2016年3月15日火曜日

商い雑感

 つい先週のお話しです。

 整体連盟の総会出席のため上阪して、久しぶりに整体術の師匠にお会いするのに何か特別な手土産を、と地元の酒造蔵元に出向きました。

 こちらは当主が代替わりしてから質も味もグンと上がり、最近では某航空会社の機内酒に選定されるほどに。日本酒をあまり嗜まない私も「これは旨い」と唸る味。

 店舗に入ると迎えてくれたのは素朴な若奥さん風の女性。「御進物にするので箱に入れてください」とお願いすると「はい」と、言った通りに箱に入れて、手提げの紙袋に入れて「どうぞ」と。

「ありがとう」と受け取って、お支払いをして、クルマを走らせる帰路に何だかモヤモヤ。

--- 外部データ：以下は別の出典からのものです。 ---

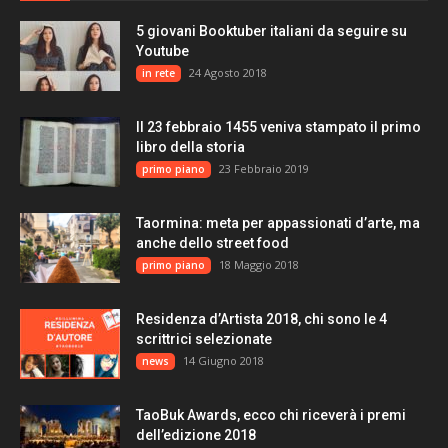
5 giovani Booktuber italiani da seguire su
Youtube
24 Agosto 2018
in rete
Il 23 febbraio 1455 veniva stampato il primo
libro della storia
23 Febbraio 2019
primo piano
Taormina: meta per appassionati d’arte, ma
anche dello street food
18 Maggio 2018
primo piano
Residenza d’Artista 2018, chi sono le 4
scrittrici selezionate
14 Giugno 2018
news
TaoBuk Awards, ecco chi riceverà i premi
dell’edizione 2018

「俺『御進物』って言ったよなぁ。それで無地のクラフト紙の箱に、無地の手提げ袋って、なんだかパッとしないよなぁ。それともエコなご時世に俺は過剰包装を望んでるのかなぁ。う〜む、なんだかなぁ……」

 釈然としないまま帰宅し、釈然としない気持ちを嫁さんに伝えると、彼女は一喝。

「なんでその場で伝えないの? 『包装して熨斗かけて』って。はっきり言葉にしなきゃ伝わらないでしょ? そもそもはあなたが悪い。でも、そのままじゃ『貰ったけど、うちじゃ日本酒飲まないから』って横流しでもしたように見える。せっかく大切な人に差し上げるのに、あなたの気持ちが伝わらない。もう一回お店に行って包んでもらいなさい!」

 ケチョンケチョンに叱り飛ばされてUターン。店に入ると、対応してくれたのは往年の真理アンヌ風の黒髪ロングのキリッとした女性。


こちら『仮面ライダー』16話客演時の真理アンヌ嬢。
「いやね、カクカクシカジカ嫁さんに怒られちゃって……」と事情を説明すると、ニッコリと「わかりました」。眩しい笑顔。キビキビと去った後には香水の爽やかな残り香。ああ、素敵だなぁ。ボカァね、こーいう人に弱いんだよなぁ。

 熨斗の種類や表書きも、こちらが言い出す前に問うてくれて実にスムーズ。あまりに嬉しいので、店頭で目についた『清酒粕を蒸留してシェリー樽で熟成させた』という焼酎を購入。

「これは自宅用に」とカウンターに置くと「ソーダで割ると美味しいですよ」とさりげないアドバイス。その一言がまた嬉しいねぇ。



「人は物言いひとつで命を落とすこともある」とは、師匠からの教え。そんな機微を分かったつもりでいて、全然分かっちゃいないよなぁ……ってことを思い知らされている私は、まだまだ未熟者です。